The bottom line was a consolidated profit of 1.32 billion euros, which was 7.3 percent more than in the same period last year. Russia and Belarus still account for a considerable share of this – without the two countries, the consolidated profit would have fallen by more than half to 604 million euros, the bank announced on Tuesday.
Nevertheless, the RBI has continued to reduce its risk in Russia, the report says. Since the peak in the second quarter of 2022, the bank has reduced its customer loans by almost 60 percent to 5.8 billion euros. In addition, international payments have been significantly restricted and measures have been taken to further reduce customer deposits.
More and more pressure
In recent months, the bank has come under increasing pressure to leave the Russian market, where it has been represented since the 1990s through its subsidiary Raiffeisen Russia. The bank has always stressed that it is working on a sale or spin-off. However, the sanctions make it very difficult to implement an exit.

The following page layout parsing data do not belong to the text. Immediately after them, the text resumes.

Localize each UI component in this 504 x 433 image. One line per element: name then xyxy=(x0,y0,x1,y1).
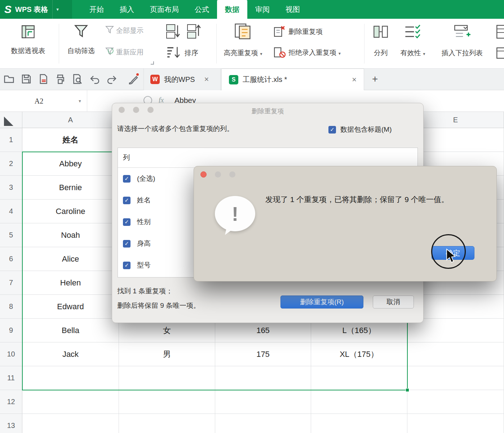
cell-A7[interactable]: Helen xyxy=(22,271,119,295)
cell-B12[interactable] xyxy=(119,390,215,414)
highlight-duplicates-icon[interactable] xyxy=(234,22,252,40)
validation-button[interactable]: 有效性▼ xyxy=(396,48,430,58)
name-checkbox[interactable]: ✓ xyxy=(123,197,131,204)
cell-C11[interactable] xyxy=(215,366,311,390)
cell-B13[interactable] xyxy=(119,414,215,433)
auto-filter-icon[interactable] xyxy=(74,23,89,40)
alert-zoom-icon[interactable] xyxy=(229,171,235,178)
row-header-12[interactable]: 12 xyxy=(0,390,22,414)
cell-D13[interactable] xyxy=(311,414,407,433)
text-to-columns-button[interactable]: 分列 xyxy=(368,48,393,58)
menu-tab-formulas[interactable]: 公式 xyxy=(187,0,217,19)
validation-icon[interactable] xyxy=(404,24,421,40)
open-file-icon[interactable] xyxy=(4,74,14,84)
row-header-2[interactable]: 2 xyxy=(0,152,22,176)
menu-tab-page-layout[interactable]: 页面布局 xyxy=(142,0,187,19)
show-all-button[interactable]: 全部显示 xyxy=(116,26,143,35)
tab-workbook-close-icon[interactable]: × xyxy=(352,75,357,84)
insert-dropdown-icon[interactable] xyxy=(454,24,471,40)
cell-A10[interactable]: Jack xyxy=(22,342,119,366)
data-has-headers-option[interactable]: ✓ 数据包含标题(M) xyxy=(328,125,392,134)
cell-A4[interactable]: Caroline xyxy=(22,200,119,223)
cell-A11[interactable] xyxy=(22,366,119,390)
reapply-button[interactable]: 重新应用 xyxy=(116,48,143,57)
row-header-4[interactable]: 4 xyxy=(0,200,22,223)
name-box-caret-icon[interactable]: ▼ xyxy=(78,99,87,103)
remove-duplicates-confirm-button[interactable]: 删除重复项(R) xyxy=(280,296,363,309)
menu-tab-insert[interactable]: 插入 xyxy=(112,0,142,19)
filter-group-launcher-icon[interactable] xyxy=(151,61,154,65)
cell-A9[interactable]: Bella xyxy=(22,319,119,342)
size-checkbox[interactable]: ✓ xyxy=(123,262,131,269)
tab-my-wps[interactable]: W 我的WPS × xyxy=(143,69,221,90)
print-preview-icon[interactable] xyxy=(72,74,83,84)
cell-A1[interactable]: 姓名 xyxy=(22,128,119,152)
cell-C12[interactable] xyxy=(215,390,311,414)
cell-B10[interactable]: 男 xyxy=(119,342,215,366)
row-header-5[interactable]: 5 xyxy=(0,223,22,247)
remove-duplicates-icon[interactable] xyxy=(273,25,286,38)
redo-icon[interactable] xyxy=(106,74,117,84)
tab-workbook[interactable]: S 工服统计.xls * × xyxy=(221,69,364,90)
cell-C13[interactable] xyxy=(215,414,311,433)
cancel-button[interactable]: 取消 xyxy=(373,296,414,309)
menu-tab-data[interactable]: 数据 xyxy=(217,0,247,19)
alert-close-icon[interactable] xyxy=(200,171,207,178)
sort-az-icon[interactable] xyxy=(166,23,181,40)
cell-A12[interactable] xyxy=(22,390,119,414)
sort-button[interactable]: 排序 xyxy=(185,48,198,58)
new-tab-button[interactable]: + xyxy=(372,73,378,85)
selection-fill-handle[interactable] xyxy=(406,388,409,392)
cell-D12[interactable] xyxy=(311,390,407,414)
app-logo[interactable]: S WPS 表格 ▼ xyxy=(0,0,72,19)
height-checkbox[interactable]: ✓ xyxy=(123,240,131,248)
cell-A2[interactable]: Abbey xyxy=(22,152,119,176)
select-all-corner[interactable] xyxy=(0,112,22,128)
cell-A3[interactable]: Bernie xyxy=(22,176,119,200)
custom-sort-icon[interactable] xyxy=(166,44,181,61)
cell-E12[interactable] xyxy=(407,390,504,414)
row-header-7[interactable]: 7 xyxy=(0,271,22,295)
row-header-6[interactable]: 6 xyxy=(0,247,22,271)
headers-checkbox[interactable]: ✓ xyxy=(328,126,336,134)
export-pdf-icon[interactable] xyxy=(38,74,49,84)
row-header-9[interactable]: 9 xyxy=(0,319,22,342)
gender-checkbox[interactable]: ✓ xyxy=(123,218,131,226)
auto-filter-button[interactable]: 自动筛选 xyxy=(59,46,103,56)
sort-za-icon[interactable] xyxy=(187,23,202,40)
cell-A5[interactable]: Noah xyxy=(22,223,119,247)
highlight-duplicates-button[interactable]: 高亮重复项▼ xyxy=(216,48,270,58)
row-header-3[interactable]: 3 xyxy=(0,176,22,200)
row-header-13[interactable]: 13 xyxy=(0,414,22,433)
print-icon[interactable] xyxy=(55,74,66,84)
row-header-8[interactable]: 8 xyxy=(0,295,22,319)
insert-dropdown-button[interactable]: 插入下拉列表 xyxy=(437,48,487,58)
row-header-1[interactable]: 1 xyxy=(0,128,22,152)
name-box[interactable]: A2 ▼ xyxy=(0,90,87,112)
tab-my-wps-close-icon[interactable]: × xyxy=(204,75,209,84)
pivot-table-icon[interactable] xyxy=(21,25,35,39)
column-header-a[interactable]: A xyxy=(22,112,119,128)
row-header-10[interactable]: 10 xyxy=(0,342,22,366)
alert-minimize-icon[interactable] xyxy=(215,171,221,178)
save-icon[interactable] xyxy=(21,74,32,84)
cell-E13[interactable] xyxy=(407,414,504,433)
row-header-11[interactable]: 11 xyxy=(0,366,22,390)
reject-duplicates-icon[interactable] xyxy=(273,46,286,58)
logo-dropdown-icon[interactable]: ▼ xyxy=(52,0,62,19)
cell-B11[interactable] xyxy=(119,366,215,390)
pivot-table-button[interactable]: 数据透视表 xyxy=(6,46,50,56)
cell-D11[interactable] xyxy=(311,366,407,390)
text-to-columns-icon[interactable] xyxy=(373,24,389,40)
cell-E11[interactable] xyxy=(407,366,504,390)
undo-icon[interactable] xyxy=(89,74,100,84)
ok-button[interactable]: 确定 xyxy=(432,246,474,260)
remove-duplicates-button[interactable]: 删除重复项 xyxy=(288,27,323,36)
cell-A6[interactable]: Alice xyxy=(22,247,119,271)
cell-E10[interactable] xyxy=(407,342,504,366)
reject-duplicates-button[interactable]: 拒绝录入重复项▼ xyxy=(288,48,341,57)
menu-tab-review[interactable]: 审阅 xyxy=(247,0,278,19)
menu-tab-home[interactable]: 开始 xyxy=(81,0,112,19)
cell-A8[interactable]: Edward xyxy=(22,295,119,319)
cell-A13[interactable] xyxy=(22,414,119,433)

If the bank were to sell, the RBI would have to find a non-sanctioned buyer and obtain the approval of Russian President Vladimir Putin. An earlier plan by the bank to purchase a share in Strabag, which previously belonged to the Russian oligarch Oleg Deripaska, in order to get funds out of the country and thus reduce its exposure to Russia was thwarted in May by excessive sanctions risks. In Belarus, the bank has been working on a sale of its subsidiary Priorbank for several months. Negotiations are underway with the Emirati company Soven 1 Holding Limited.